The ongoing COVID-19 pandemic revealed the global unpreparedness of the healthcare systems to respond promptly and efficiently to a new clinical entity. Even countries with the most advanced healthcare systems seem to be in dire straits, already counting thousands of deaths. The international scientific community is now trying to find the best therapeutic options for those suffering from severe complications of the COVID-19. There is a plethora of drugs that are being used with different results so far, but the lack of randomised controlled trials makes it difficult to choose the best treatment scheme. In this article, we have not included trials with antiviral agents, trying to focus on the already available anti-rheumatic drugs that exist to date. So far, the only efficient way of stopping the spread of this potentially fatal virus is to avoid being exposed to it. To achieve that, simple measures such as personal hygiene and avoiding close contact with people who are sick are the most important ones.

All the above, indicate that HCQ and cytokine targeting therapies may prove helpful in the fight of SARS-CoV-2 in appropriately selected patients. Rheumatologists have been using the above drugs for a long time and could prove useful in the battle of coronavirus, especially to those patients that develop severe complications and the so-called “cytokine storm”.
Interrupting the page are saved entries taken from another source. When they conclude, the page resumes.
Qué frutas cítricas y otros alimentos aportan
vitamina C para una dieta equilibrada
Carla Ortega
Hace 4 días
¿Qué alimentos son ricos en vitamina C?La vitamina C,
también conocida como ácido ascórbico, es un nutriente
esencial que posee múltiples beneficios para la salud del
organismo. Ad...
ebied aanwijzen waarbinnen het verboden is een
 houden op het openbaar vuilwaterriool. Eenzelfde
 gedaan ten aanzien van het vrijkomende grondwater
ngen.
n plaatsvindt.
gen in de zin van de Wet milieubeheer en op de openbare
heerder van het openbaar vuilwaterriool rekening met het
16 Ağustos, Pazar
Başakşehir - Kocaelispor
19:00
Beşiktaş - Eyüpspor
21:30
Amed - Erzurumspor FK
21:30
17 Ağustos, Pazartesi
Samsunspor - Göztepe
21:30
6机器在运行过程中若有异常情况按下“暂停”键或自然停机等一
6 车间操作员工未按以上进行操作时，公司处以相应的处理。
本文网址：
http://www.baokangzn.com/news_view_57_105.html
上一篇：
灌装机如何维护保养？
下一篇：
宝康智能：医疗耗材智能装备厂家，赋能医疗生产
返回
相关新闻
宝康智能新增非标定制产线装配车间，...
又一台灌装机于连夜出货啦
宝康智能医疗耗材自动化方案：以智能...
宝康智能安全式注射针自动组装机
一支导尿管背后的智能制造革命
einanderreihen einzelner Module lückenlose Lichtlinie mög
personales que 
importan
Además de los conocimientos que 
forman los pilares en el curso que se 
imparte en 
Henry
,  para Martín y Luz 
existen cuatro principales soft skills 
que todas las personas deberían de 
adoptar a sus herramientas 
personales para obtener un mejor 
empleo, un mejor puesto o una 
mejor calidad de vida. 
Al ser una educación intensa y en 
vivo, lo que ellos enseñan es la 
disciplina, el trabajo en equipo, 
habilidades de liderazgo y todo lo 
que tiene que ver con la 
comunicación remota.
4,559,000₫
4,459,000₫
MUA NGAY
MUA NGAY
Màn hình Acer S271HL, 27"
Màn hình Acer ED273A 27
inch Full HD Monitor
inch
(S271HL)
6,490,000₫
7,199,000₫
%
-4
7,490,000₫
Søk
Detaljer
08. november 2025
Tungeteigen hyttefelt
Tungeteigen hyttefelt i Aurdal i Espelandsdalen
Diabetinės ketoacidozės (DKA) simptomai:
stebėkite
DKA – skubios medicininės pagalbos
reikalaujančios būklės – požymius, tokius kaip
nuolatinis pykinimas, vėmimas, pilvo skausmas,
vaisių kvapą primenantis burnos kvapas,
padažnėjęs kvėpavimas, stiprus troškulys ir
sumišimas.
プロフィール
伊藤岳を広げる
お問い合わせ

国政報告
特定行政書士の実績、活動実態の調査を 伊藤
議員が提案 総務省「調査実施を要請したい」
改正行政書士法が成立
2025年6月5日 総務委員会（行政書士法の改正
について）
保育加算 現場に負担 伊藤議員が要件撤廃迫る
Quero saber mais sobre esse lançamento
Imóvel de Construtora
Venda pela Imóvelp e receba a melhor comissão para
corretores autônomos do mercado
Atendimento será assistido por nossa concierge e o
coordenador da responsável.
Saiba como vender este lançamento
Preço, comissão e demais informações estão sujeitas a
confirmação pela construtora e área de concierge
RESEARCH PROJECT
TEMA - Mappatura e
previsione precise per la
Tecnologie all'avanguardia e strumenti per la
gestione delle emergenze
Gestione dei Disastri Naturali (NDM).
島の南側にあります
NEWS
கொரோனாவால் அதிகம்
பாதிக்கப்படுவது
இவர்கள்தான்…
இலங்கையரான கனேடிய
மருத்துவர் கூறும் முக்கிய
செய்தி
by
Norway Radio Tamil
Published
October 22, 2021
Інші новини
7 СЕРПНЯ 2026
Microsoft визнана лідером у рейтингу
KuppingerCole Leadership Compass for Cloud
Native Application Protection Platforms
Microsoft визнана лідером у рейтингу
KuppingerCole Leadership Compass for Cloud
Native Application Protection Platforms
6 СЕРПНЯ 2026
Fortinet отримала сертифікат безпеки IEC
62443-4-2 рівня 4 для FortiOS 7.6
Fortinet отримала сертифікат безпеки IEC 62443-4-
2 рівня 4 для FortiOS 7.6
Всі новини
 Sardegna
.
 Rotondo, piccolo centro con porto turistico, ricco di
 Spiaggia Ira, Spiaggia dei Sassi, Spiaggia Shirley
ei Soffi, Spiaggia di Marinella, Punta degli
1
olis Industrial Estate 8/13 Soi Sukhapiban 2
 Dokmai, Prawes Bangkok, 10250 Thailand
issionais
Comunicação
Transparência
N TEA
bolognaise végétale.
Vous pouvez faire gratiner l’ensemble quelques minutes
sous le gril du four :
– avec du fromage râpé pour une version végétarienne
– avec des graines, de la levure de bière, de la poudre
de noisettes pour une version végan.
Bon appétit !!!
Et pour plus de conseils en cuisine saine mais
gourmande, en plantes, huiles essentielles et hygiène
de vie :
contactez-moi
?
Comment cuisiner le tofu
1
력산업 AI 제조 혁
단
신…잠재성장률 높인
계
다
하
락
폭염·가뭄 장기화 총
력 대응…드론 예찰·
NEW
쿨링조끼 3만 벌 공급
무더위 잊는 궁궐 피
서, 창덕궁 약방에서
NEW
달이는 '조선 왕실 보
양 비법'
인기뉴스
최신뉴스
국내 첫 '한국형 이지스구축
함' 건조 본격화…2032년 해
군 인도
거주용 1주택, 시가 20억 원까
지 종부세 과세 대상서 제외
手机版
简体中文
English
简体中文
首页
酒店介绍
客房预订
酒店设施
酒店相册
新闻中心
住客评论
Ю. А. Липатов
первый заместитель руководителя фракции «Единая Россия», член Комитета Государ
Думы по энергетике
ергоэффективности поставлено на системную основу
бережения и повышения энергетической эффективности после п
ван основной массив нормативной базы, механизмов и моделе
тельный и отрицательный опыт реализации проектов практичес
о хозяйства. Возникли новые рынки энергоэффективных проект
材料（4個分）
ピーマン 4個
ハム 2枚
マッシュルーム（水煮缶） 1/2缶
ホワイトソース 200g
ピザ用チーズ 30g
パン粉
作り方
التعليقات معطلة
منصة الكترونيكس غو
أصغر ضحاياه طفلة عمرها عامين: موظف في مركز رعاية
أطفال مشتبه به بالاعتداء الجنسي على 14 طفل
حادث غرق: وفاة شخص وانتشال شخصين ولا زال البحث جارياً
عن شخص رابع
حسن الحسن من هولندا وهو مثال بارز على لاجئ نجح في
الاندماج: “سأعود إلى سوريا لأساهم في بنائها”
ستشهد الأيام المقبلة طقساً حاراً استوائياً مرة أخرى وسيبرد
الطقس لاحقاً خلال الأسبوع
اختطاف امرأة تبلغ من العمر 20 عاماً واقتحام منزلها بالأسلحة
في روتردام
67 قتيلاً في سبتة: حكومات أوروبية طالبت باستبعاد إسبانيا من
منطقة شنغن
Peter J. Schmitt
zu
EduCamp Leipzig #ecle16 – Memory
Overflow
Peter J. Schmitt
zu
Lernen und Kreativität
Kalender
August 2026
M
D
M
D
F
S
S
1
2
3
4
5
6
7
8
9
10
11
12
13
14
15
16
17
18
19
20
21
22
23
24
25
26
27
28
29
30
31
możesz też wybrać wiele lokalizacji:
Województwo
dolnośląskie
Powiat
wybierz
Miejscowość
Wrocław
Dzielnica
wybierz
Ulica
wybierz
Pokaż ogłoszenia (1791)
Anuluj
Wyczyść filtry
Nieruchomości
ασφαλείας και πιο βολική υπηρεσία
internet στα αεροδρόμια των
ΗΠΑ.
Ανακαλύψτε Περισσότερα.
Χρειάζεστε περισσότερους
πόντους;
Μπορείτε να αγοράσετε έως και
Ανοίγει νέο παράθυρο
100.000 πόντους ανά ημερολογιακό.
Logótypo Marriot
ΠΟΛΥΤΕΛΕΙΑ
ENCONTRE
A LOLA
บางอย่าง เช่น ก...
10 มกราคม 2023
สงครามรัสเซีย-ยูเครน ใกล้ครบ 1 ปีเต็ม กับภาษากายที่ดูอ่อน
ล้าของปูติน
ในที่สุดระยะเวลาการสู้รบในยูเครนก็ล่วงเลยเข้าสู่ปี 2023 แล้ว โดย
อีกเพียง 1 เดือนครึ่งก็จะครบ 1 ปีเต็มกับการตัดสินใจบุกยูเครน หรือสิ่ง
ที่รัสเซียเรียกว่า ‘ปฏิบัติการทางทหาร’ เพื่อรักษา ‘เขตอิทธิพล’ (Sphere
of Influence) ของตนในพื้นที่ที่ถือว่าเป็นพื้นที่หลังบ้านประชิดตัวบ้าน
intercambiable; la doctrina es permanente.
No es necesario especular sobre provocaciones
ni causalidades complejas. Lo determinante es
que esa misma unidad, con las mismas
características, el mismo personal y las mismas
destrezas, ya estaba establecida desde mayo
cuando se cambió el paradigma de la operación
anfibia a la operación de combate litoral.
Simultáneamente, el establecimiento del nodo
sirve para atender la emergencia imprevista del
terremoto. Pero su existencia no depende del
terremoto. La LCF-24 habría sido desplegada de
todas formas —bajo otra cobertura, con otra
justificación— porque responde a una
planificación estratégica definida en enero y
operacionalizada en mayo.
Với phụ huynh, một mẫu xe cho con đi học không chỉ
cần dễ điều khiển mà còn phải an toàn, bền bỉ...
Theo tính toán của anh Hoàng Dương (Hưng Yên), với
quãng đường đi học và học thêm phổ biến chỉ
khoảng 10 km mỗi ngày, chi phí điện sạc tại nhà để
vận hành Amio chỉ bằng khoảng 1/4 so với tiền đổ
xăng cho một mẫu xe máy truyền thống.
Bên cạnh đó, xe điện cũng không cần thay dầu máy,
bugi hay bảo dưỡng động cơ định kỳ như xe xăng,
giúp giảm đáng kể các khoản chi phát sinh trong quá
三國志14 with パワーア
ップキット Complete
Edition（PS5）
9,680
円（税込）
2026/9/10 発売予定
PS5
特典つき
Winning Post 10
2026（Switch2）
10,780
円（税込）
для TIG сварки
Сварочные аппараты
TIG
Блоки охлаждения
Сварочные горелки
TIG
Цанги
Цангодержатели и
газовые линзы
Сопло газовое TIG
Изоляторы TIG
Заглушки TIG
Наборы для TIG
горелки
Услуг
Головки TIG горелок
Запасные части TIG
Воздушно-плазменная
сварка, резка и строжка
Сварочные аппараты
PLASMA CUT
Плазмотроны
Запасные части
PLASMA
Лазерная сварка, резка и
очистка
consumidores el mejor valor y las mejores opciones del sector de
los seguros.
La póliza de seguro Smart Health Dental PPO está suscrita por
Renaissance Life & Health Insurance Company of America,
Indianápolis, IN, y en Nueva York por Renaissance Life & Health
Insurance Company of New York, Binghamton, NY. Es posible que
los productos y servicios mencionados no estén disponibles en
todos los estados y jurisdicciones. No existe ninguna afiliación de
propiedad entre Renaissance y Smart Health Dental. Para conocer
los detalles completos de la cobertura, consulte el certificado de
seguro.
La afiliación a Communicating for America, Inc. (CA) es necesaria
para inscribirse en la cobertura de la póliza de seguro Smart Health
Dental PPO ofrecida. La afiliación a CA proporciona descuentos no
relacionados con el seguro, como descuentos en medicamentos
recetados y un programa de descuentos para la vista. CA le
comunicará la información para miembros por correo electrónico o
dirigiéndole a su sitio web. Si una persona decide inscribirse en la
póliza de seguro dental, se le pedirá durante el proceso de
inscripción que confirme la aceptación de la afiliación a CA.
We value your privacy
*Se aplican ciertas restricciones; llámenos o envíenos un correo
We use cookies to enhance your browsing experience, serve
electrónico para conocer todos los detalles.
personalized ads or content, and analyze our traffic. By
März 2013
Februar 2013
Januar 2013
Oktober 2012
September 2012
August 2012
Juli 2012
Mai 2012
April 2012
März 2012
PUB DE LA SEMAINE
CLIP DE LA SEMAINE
Finally, we as rheumatologists must be in the forefront dealing with the SARS-CoV-2 infection as we are already aware of other viral infections that produce systemic manifestations “manipulating” our immune system, such as cryoglobulinemia and hepatitis C virus45 or polyarteritis nodosa and hepatitis B virus infection.46 The paradigm of those two clinical entities (cryoglobulinemia and polyarteritis nodosa) relies on the fact that we do not only use antiviral agents, but also immunosuppressive therapies in order to control severe manifestations.47 In fact, immunosuppressive therapies may be used prior to starting the antiviral agents in order to appease the severe systemic manifestations.

CONFLICT OF INTEREST

The authors declare no conflict of interest.

FUNDING

This research did not receive any specific grant from funding agencies in the public, commercial, or not-for-profit sectors.

AUTHOR CONTRIBUTIONS

All authors have made substantial contributions to the current manuscript and approved the final version fulfilling all the four criteria proposed be the ICMJE.

EP and VD: drafting; PVV: revision; AAD: conception of the work, revision.